# Bolens Iseki - Clutch help



## WillRob

I have a Bolens Iseki G152 tractor...I have a Woods rear mount mower 48 inch for grass and a plow for winter. It is a great tractor. Recently, I have had problems getting it into gear...I seem to have to grind the gears getting into gear....further with the clutch fully in...it seems as though the flywheel never fully stops. I believe my clutch is going out...or way out of adjustment. 

1. How hard is it to replace the clutch? It seems like a tough job on these.
2. Does anyone know where I can get parts once I get it apart. 

Any info. would be helpful. Thanks.


----------



## Priority1

Will, A warm welcome to the site. Someone will chime in with some help.


----------



## jigisup

*clutch*

Hi Willrob 
I have replaced my clutch twice and doing it again now. It is not to bad a job if you have a little mechanical ability. I bought my parts on ebay from jeffcube at tractoclutchesrus. I have a g154 with a loader among other attachments. These are great units. I bought mine new in 86. Sorry for the slow response but I just joined the forum today. Any other questions I can help you with let me know. I am having trouble with the engine losing power and will be soliciting help from the other forum members.


----------



## WillRob

*Clutch Help*

Thanks for the Info. on the clutch parts. Do you have to basically split the tractor at the clutch housing to replace the clutch?

I had the same problem with it losing power as well. Shut off the fuel line and I took the fuel filter off and cleaned it out and the power was restored. It was a rather simple fix for me. Hope it's the same for you.


----------



## jigisup

*clutch*

Yes Willrob it is a complete split. You will have to hold up both ends of the tractor, a good sturdy hook in the ceiling for the front end (height adjustable) and a good floor jack for the rear. Once it is split I also use jackstands. Hold the front end up with the engine hooks, should be one on each side of the engine for balance. Dont be intimadated, it looks worst than it is. you will need a bearing puller for the steering linkage at the base of the steering wheel and also for the release bearing.

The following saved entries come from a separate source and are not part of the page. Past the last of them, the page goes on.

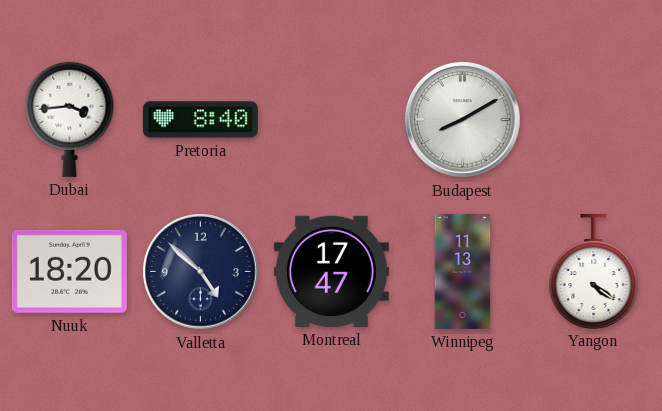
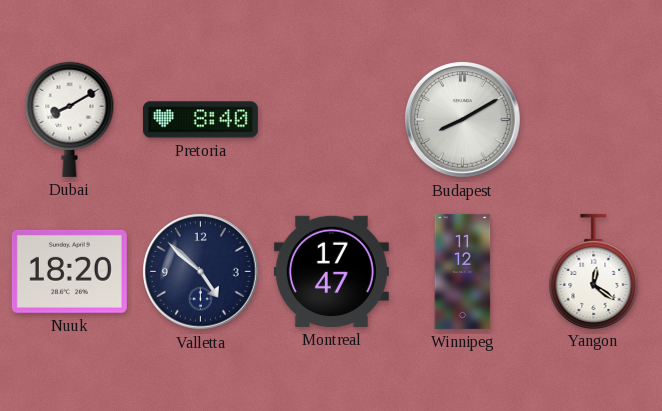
Dubai: 3:44 -> 8:10
Winnipeg: 11:13 -> 11:12
Yangon: 4:21 -> 12:21
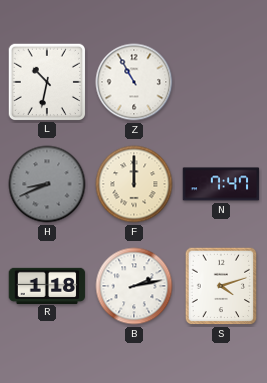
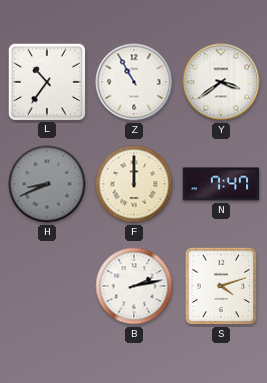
L: 10:32 -> 10:36
Y: none -> 3:39
R: 1:18 -> none
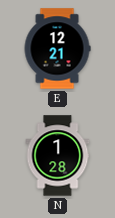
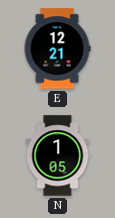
N: 1:28 -> 1:05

A clutch alingment tool I fabricated with a socket, an extention and a bit of black electrical tape. I just put mine 90 % back together last night and fired it up seems to be ok. The big test will be today.


----------



## WillRob

I have the tractor split and in the process of locating parts. What do you mean by aligning the clutch. I didn't see anything in the manual and it looks like this will just be bolted back together. How should it be aligned? Am I missing something? any help would be appreciated. Thanks. (Do you have an email for Jeffcube? I don't see the bearing listed and saw where it was available. Thanks.


----------



## jigisup

*clutch alignment*

Hi willrob
When you replace the clutch disc and the clutch plate you will notice that the disc is not centered to the pilot bearing. A clutch alignment tool will align the disc to the pilot bearing. I simply made my own alignment tool using a 3/8 drive extention and a socket on the end that fit snugly into the pilot bearing. I used electricians tape to fit the splines on the disc. This gets the alignment close enough so that you can slide the shaft from the trans. into the front half. I hope this helps. As for jeff cube simply search ebay for G154 clutch.


----------



## WillRob

Well Jigisup....thanks for all the help....got the clutch and pressure plate put them in and got the tractor back together. Unfortunately it hasn't solved my problem. So, I'm back to the drawing board. Will try to figure out a plan B this weekend.


----------



## jigisup

Well willrob I am no mechanic but I am surprised that the cluch was not the problem. Where did you get the cluch from? Let me know your progress with your tractor if you dont mind. Id be very interested in finding out what the problem is on your tractor. Good luck


----------